● **WORK ORDER**:
All records are to be printed exactly as they appear.

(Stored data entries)
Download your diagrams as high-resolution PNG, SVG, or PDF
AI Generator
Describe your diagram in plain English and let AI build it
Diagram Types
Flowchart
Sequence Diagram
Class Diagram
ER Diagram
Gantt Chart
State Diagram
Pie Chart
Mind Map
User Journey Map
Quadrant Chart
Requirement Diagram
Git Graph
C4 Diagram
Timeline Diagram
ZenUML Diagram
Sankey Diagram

● **RESPONSE TO THIS TASK**:
Download your diagrams as high-resolution PNG, SVG, or PDF
AI Generator
Describe your diagram in plain English and let AI build it
Diagram Types
Flowchart
Sequence Diagram
Class Diagram
ER Diagram
Gantt Chart
State Diagram
Pie Chart
Mind Map
User Journey Map
Quadrant Chart
Requirement Diagram
Git Graph
C4 Diagram
Timeline Diagram
ZenUML Diagram
Sankey Diagram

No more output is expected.